Two-Phase Commit gets a bad rap as 'the blocking protocol'. Used as a general-purpose distributed transaction mechanism, that reputation is earned. Used narrowly — short transactions, limited participants, with a robust coordinator — it remains the right tool for specific jobs.
The protocol
Phase 1 (prepare): coordinator asks all participants 'can you commit?'. Each writes a tentative log entry and replies yes/no. Phase 2 (commit/abort): if all yes, coordinator says commit; participants apply and ack. If any no or timeout, abort.
The blocking problem
If coordinator crashes after phase 1 but before phase 2, participants are blocked holding locks until coordinator recovers.
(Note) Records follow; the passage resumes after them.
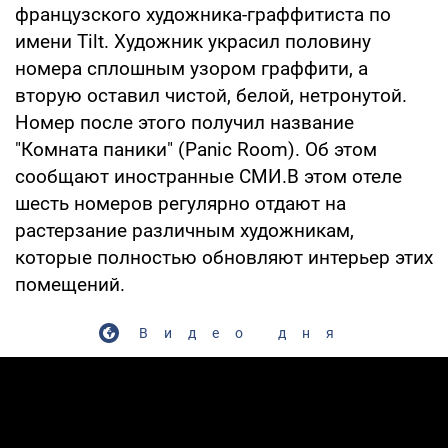
французского художника-граффитиста по
имени Tilt. Художник украсил половину
номера сплошным узором граффити, а
вторую оставил чистой, белой, нетронутой.
Номер после этого получил название
"Комната паники" (Panic Room). Об этом
сообщают иностранные СМИ.В этом отеле
шесть номеров регулярно отдают на
растерзание различным художникам,
которые полностью обновляют интерьер этих
помещений.
Видео дня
With many participants and slow coordinators, this can cascade.
Where 2PC still fits
Cross-shard transactions in a single trust domain (e.g., CockroachDB, Spanner). Short critical-section transactions (<100ms) with bounded participants (2-5). Backed by a Raft-replicated coordinator for high-availability of the coordinator.
Saga as the alternative
Long transactions across services with retry/compensation. Each step has an inverse. Used by checkout flows, payment processing. No blocking; weaker isolation (intermediate states visible). The right shape when 2PC's locks would cause too much contention.
Per-message idempotency
Whatever protocol you pick, make participants idempotent. Coordinators crash, retries happen, network duplicates messages. An operation that's safe to repeat survives all of this; an operation that isn't requires careful 'have I done this?' tracking.